Pizzicato double bass introduces “Aber”, the vigorousness of Ayre’s plucking contrasting effectively with the sweetly bowed timbres of his string playing colleagues. Stockham’s sax lines wend their way gracefully through the textures laid down by the string quintet, the piece taking a variety of stylistic and dynamic twists and turns in the course of its duration. Stockham’s sax soloing is clearly rooted in jazz, the context in which it appears obviously less so.

Stockham describes “Flo” as being about “an exploration of a female musician overcoming the pressures to conform and instead finding her own voice”. Her tone here is harsher more confrontational, with the strings responding in kind in a series of increasingly dynamic exchanges. A passage of unaccompanied saxophone suggests Stockham finding her own path while further sax and string exchanges are generally more cordial, but not without the occasional musical ‘confrontation’ as Stockham consolidates her role as ‘leader’.

“Blue Fern” finds Stockham’s breathy tenor floating on a bed of diaphanous string textures, these becoming increasingly sumptuous as the piece progresses. There’s a melancholy quality about the music that suggests that this piece is some kind of lament for the environment. Eventually the strings drop out and Stockham performs an extended, and highly emotive, passage of unaccompanied tenor.

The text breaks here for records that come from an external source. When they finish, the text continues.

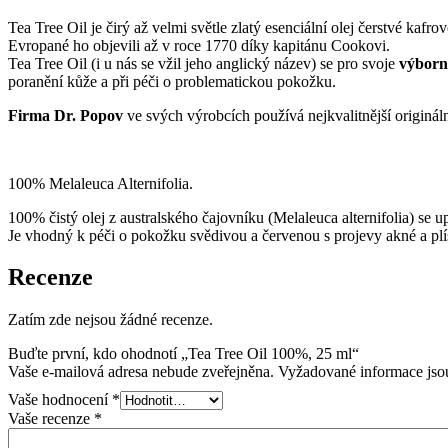
Tea Tree Oil je čirý až velmi světle zlatý esenciální olej čerstvé kafr
Evropané ho objevili až v roce 1770 díky kapitánu Cookovi.
Tea Tree Oil (i u nás se vžil jeho anglický název) se pro svoje
výborn
poranění kůže a při péči o problematickou pokožku.
Firma Dr. Popov
ve svých výrobcích používá nejkvalitnější origináln
100% Melaleuca Alternifolia.
100% čistý olej z australského čajovníku (Melaleuca alternifolia) se
Je vhodný k péči o pokožku svědivou a červenou s projevy akné a plís
Recenze
Zatím zde nejsou žádné recenze.
Buďte první, kdo ohodnotí „Tea Tree Oil 100%, 25 ml“
Vaše e-mailová adresa nebude zveřejněna.
Vyžadované informace js
Vaše hodnocení
*
Vaše recenze
*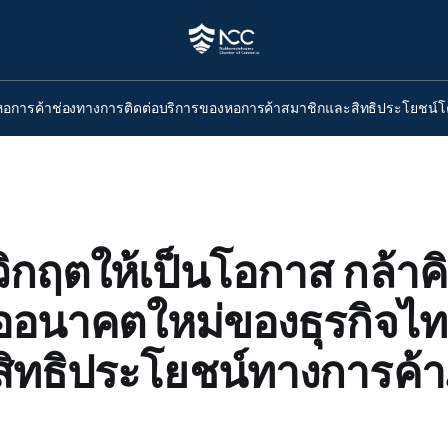
หอการค้า
ช่องทางการติดต่อ
บริการของหอการค้า
สมาชิกและสิทธิประโยชน์
โ
วิกฤตให้เป็นโอกาส กล้าคิ
ื่ออนาคตใหม่ของธุรกิจไท
สิทธิประโยชน์ทางการค้า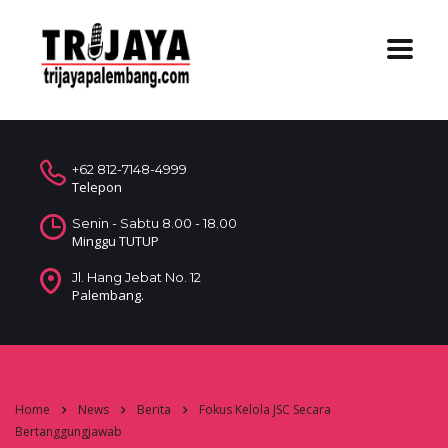
+62 812-7148-4999
Telepon
Senin - Sabtu 8.00 - 18.00
Minggu TUTUP
Jl. Hang Jebat No. 12
Palembang.
Home
News
Berita
Fokus Kelola JSC Secara
Bertanggungjawab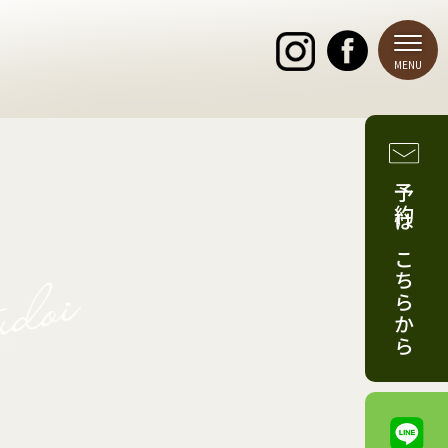
予約はこちらから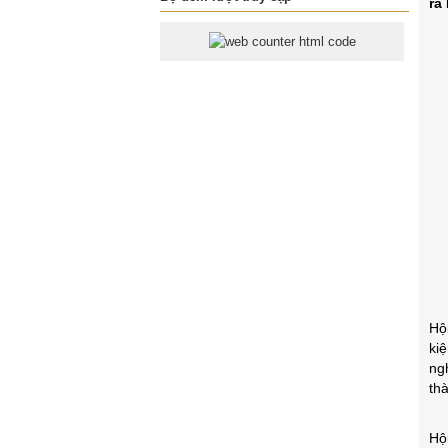
ra
Hộ
ki
ng
th
Hộ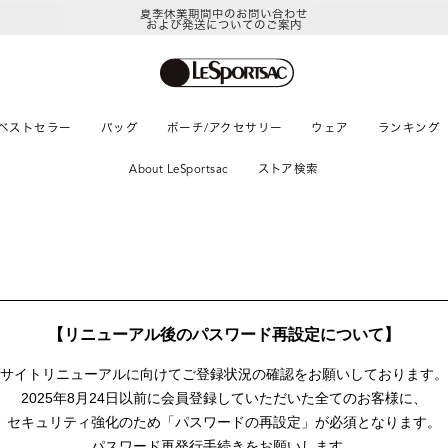
夏季休業期間中のお問い合わせ
および発送についてのご案内
ベストセラー
バッグ
ポーチ/アクセサリー
ウェア
ランキング
About LeSportsac
ストア検索
【リニューアル後のパスワード再設定について】
サイトリニューアルに向けて
ご登録状況の確認をお願いしております。
2025年8月24日以前に
会員登録していただいた全てのお客様に、
セキュリティ強化のため「パスワードの再設定」が
必須となります。
パスワード再発行手続きをお願いします。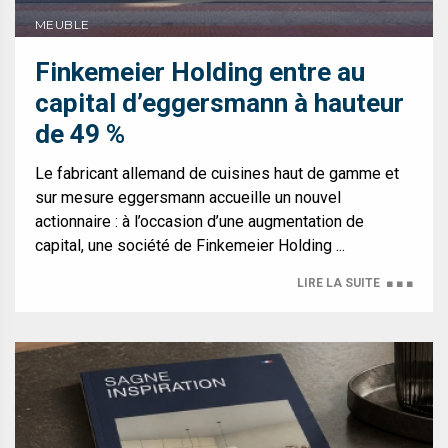
MEUBLE
Finkemeier Holding entre au
capital d’eggersmann à hauteur
de 49 %
Le fabricant allemand de cuisines haut de gamme et
sur mesure eggersmann accueille un nouvel
actionnaire : à l’occasion d’une augmentation de
capital, une société de Finkemeier Holding ...
LIRE LA SUITE
■ ■ ■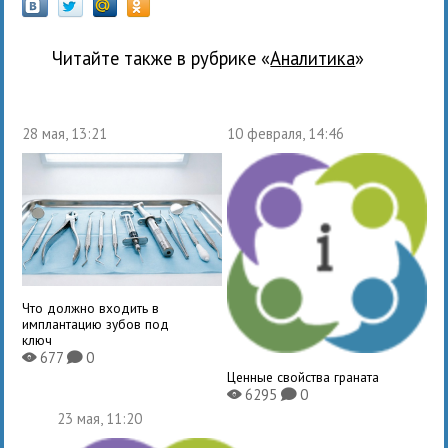
Читайте также в рубрике «
Аналитика
»
28 мая, 13:21
10 февраля, 14:46
Что должно входить в
имплантацию зубов под
ключ
677
0
X
K
Ценные свойства граната
6295
0
X
K
23 мая, 11:20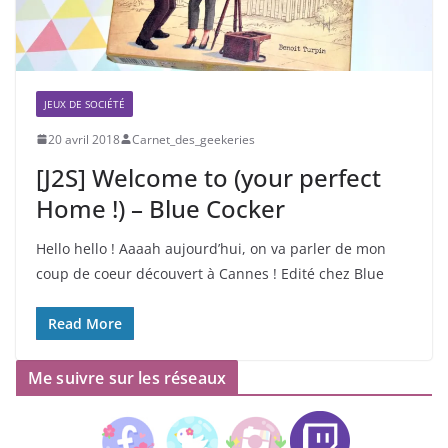
JEUX DE SOCIÉTÉ
20 avril 2018
Carnet_des_geekeries
[J2S] Welcome to (your perfect
Home !) – Blue Cocker
Hello hello ! Aaaah aujourd’hui, on va parler de mon
coup de coeur découvert à Cannes ! Edité chez Blue
Read More
Me suivre sur les réseaux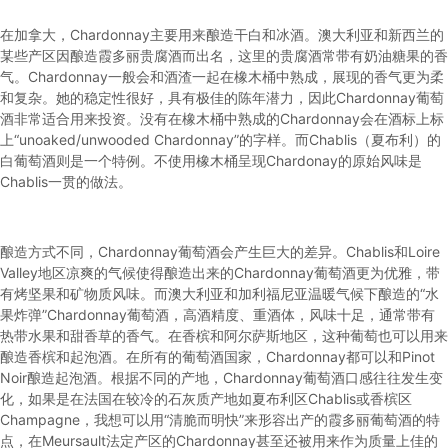
在加拿大，Chardonnay主要用来酿造干白和冰酒。澳大利亚和新西兰的
某些产区因酿造霞多丽贵腐酒而出名，这里的贵腐酒常带有奶油糖果的香
气。Chardonnay一般会和酒渣一起在橡木桶中熟成，展现的香气更为柔
和复杂。她的稳定性很好，具有极佳的陈年潜力，因此Chardonnay葡萄
酒非常适合用来投资。没有在橡木桶中熟成的Chardonnay会在酒标上标
上“unoaked/unwooded Chardonnay”的字样。而Chablis（夏布利）的
白葡萄酒则是一个特例。不使用橡木桶呈现Chardonay的原始风味是
Chablis一贯的做法。
酿造方式不同，Chardonnay葡萄酒会产生巨大的差异。Chablis和Loire
Valley地区凉爽的气候使得酿造出来的Chardonnay葡萄酒更为优雅，带
有烤坚果和矿物质风味。而澳大利亚和加利福尼亚温暖气候下酿造的“水
果炸弹”Chardonnay葡萄酒，高酒精度、重酒体，风味十足，通常带有
热带水果和甜香草的香气。在香槟和阿尔萨斯地区，这种葡萄也可以用来
酿造香槟和起泡酒。在所有的葡萄酒国家，Chardonnay都可以和Pinot
Noir酿造起泡酒。根据不同的产地，Chardonnay葡萄酒口感往往发生变
化，如果是在法国在较冷的石灰质产地如夏布利区Chablis或香槟区
Champagne，我想可以用“清脆而明快”来形容出产的霞多丽葡萄酒的特
点，在Meursault法定产区的Chardonnay甚至还被用来作为质量上佳的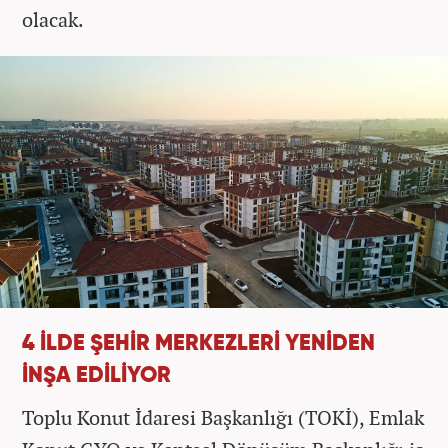
olacak.
4 İLDE ŞEHİR MERKEZLERİ YENİDEN
İNŞA EDİLİYOR
Toplu Konut İdaresi Başkanlığı (TOKİ), Emlak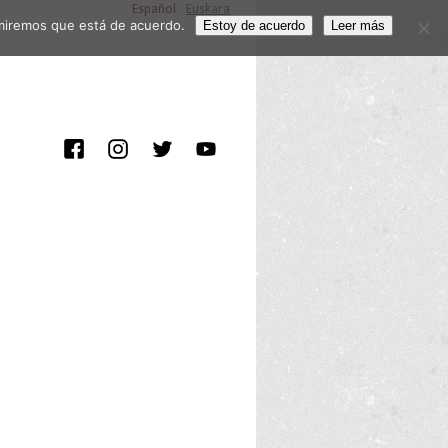
Español
Euskara
sumiremos que está de acuerdo.
Estoy de acuerdo
Leer más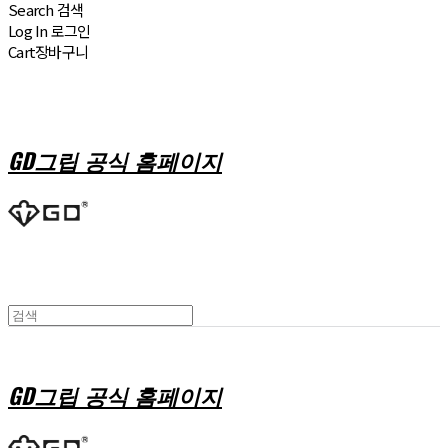
Search
검색
Log In
로그인
Cart
장바구니
GD그립 공식 홈페이지
GD그립 공식 홈페이지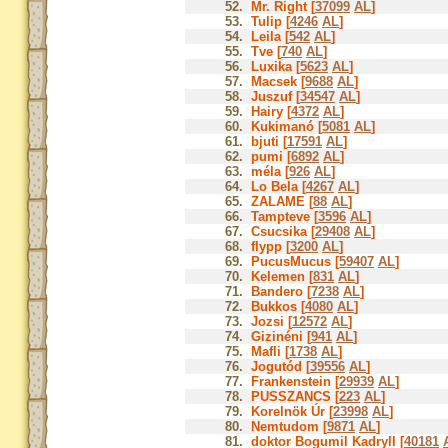
52.
Mr. Right [
37099
AL
]
53.
Tulip [
4246
AL
]
54.
Leila [
542
AL
]
55.
Tve [
740
AL
]
56.
Luxika [
5623
AL
]
57.
Macsek [
9688
AL
]
58.
Juszuf [
34547
AL
]
59.
Hairy [
4372
AL
]
60.
Kukimanó [
5081
AL
]
61.
bjuti [
17591
AL
]
62.
pumi [
6892
AL
]
63.
méla [
926
AL
]
64.
Lo Bela [
4267
AL
]
65.
ZALAME [
88
AL
]
66.
Tampteve [
3596
AL
]
67.
Csucsika [
29408
AL
]
68.
flypp [
3200
AL
]
69.
PucusMucus [
59407
AL
]
70.
Kelemen [
831
AL
]
71.
Bandero [
7238
AL
]
72.
Bukkos [
4080
AL
]
73.
Jozsi [
12572
AL
]
74.
Gizinéni [
941
AL
]
75.
Mafli [
1738
AL
]
76.
Jogutód [
39556
AL
]
77.
Frankenstein [
29939
AL
]
78.
PUSSZANCS [
223
AL
]
79.
Korelnök Úr [
23998
AL
]
80.
Nemtudom [
9871
AL
]
81.
doktor Bogumil Kadryll [
40181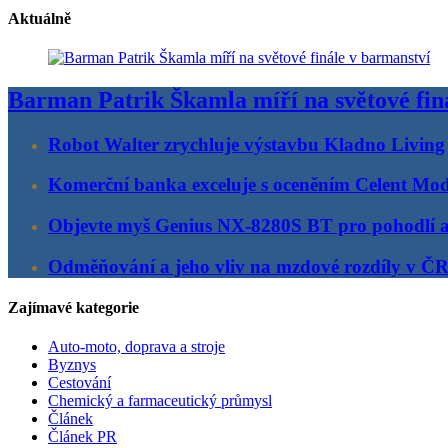
Aktuálně
Barman Patrik Škamla míří na světové fin
Robot Walter zrychluje výstavbu Kladno Living
Komerční banka exceluje s oceněním Celent Mo
Objevte myš Genius NX-8280S BT pro pohodlí 
Odměňování a jeho vliv na mzdové rozdíly v Č
Zajímavé kategorie
Auto-moto, doprava a stroje
Byznys
Cestování
Chemický a farmaceutický průmysl
Článek
Článek PR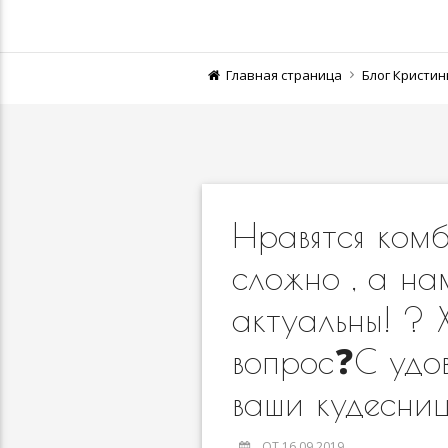
Главная страница
Блог Кристи
Нравятся комб
сложно , а на
актуальны! ? 
вопрос❓С удо
ваши кудесниц
ОТ 16.09.2019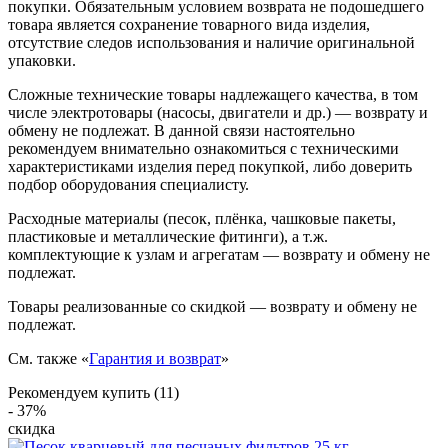
покупки. Обязательным условием возврата не подошедшего
товара является сохранение товарного вида изделия,
отсутствие следов использования и наличие оригинальной
упаковки.
Сложные технические товары надлежащего качества, в том
числе электротовары (насосы, двигатели и др.) — возврату и
обмену не подлежат. В данной связи настоятельно
рекомендуем внимательно ознакомиться с техническими
характеристиками изделия перед покупкой, либо доверить
подбор оборудования специалисту.
Расходные материалы (песок, плёнка, чашковые пакеты,
пластиковые и металлические фитинги), а т.ж.
комплектующие к узлам и агрегатам — возврату и обмену не
подлежат.
Товары реализованные со скидкой — возврату и обмену не
подлежат.
См. также «
Гарантия и возврат
»
Рекомендуем купить (11)
- 37%
скидка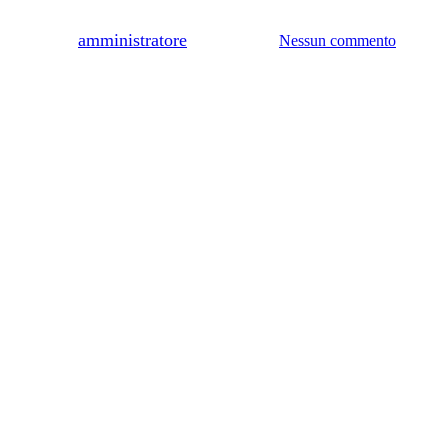
Da
amministratore
3 giugno 2025
Nessun commento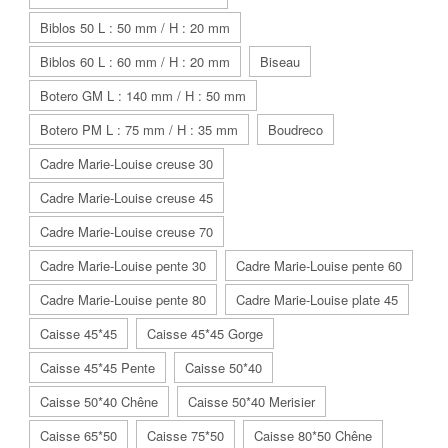
Biblos 50 L : 50 mm / H : 20 mm
Biblos 60 L : 60 mm / H : 20 mm
Biseau
Botero GM L : 140 mm / H : 50 mm
Botero PM L : 75 mm / H : 35 mm
Boudreco
Cadre Marie-Louise creuse 30
Cadre Marie-Louise creuse 45
Cadre Marie-Louise creuse 70
Cadre Marie-Louise pente 30
Cadre Marie-Louise pente 60
Cadre Marie-Louise pente 80
Cadre Marie-Louise plate 45
Caisse 45*45
Caisse 45*45 Gorge
Caisse 45*45 Pente
Caisse 50*40
Caisse 50*40 Chêne
Caisse 50*40 Merisier
Caisse 65*50
Caisse 75*50
Caisse 80*50 Chêne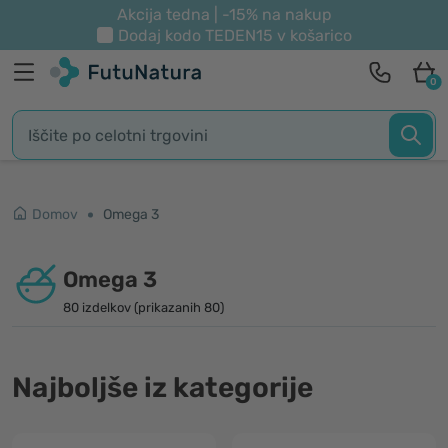
Akcija tedna | -15% na nakup
Dodaj kodo
TEDEN15
v košarico
0
Domov
Omega 3
Omega 3
80 izdelkov (prikazanih 80)
Najboljše iz kategorije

When the strings eventually return the mood of the piece is even more sombre than before.

“Dream Pin”, which was released as a single, lightens the mood as it opens with bright pizzicato strings, the quintet subsequently mixing plucked and bowed techniques as Stockham’s sax enters the proceedings. The piece includes a call and response section between saxophone and double bass, with other pizzicato strings added later. Thus this is the most vibrant and rhythmic piece on the record with some exhilarating exchanges between horn and strings. Even so it concludes with a rather melancholic diminuendo.

The album concludes with “Tarn”, another piece inspired by the environment. Lush strings combine with increasingly incisive saxophone on a piece that sometimes has an almost hymnal quality about it. There’s something highly appropriate about the fact that this album was recorded in a church. The second half of the piece is more reflective and achingly beautiful. The final melancholy phrases are played by the strings alone.

“Ria” represents a substantial achievement for Sophie Stockham, especially bearing in mind that this is pretty much her first attempt at writing for strings. The album represents a highly effective fusion of jazz and chamber music with Stockham’s melodic saxophone playing leading the way. She’s undeniably the main instrumental voice and one could be inclined to think of “Ria” as a kind of saxophone concerto but the strings still have plenty to say on their own account. Thus the work represents more than this with the exchanges between the sax and the other instruments demonstrating a real jazz sensibility. The string players are fully attuned to Stockham’s vision and their playing never becomes overly sweet or cloying, even during the lushest moments. The writing is intelligent and admirably varied, combining strong melodies with sophisticated arrangements.

Since the recording Stockham has continued to write for the ensemble and several new pieces were premièred at the hugely successful Bristol performance, a show reviewed by Tony Benjamin for the B24/7 website. Tony’s account can be read here;

Previously Tony had interviewed Sophie about the project for the same website.

Both these articles are well worth reading and helped me in the course of writing this review. Thank you, Tony.

“Ria” appears to have been very well received and one assumes that Stockham will record a second album in this format at some point in the future.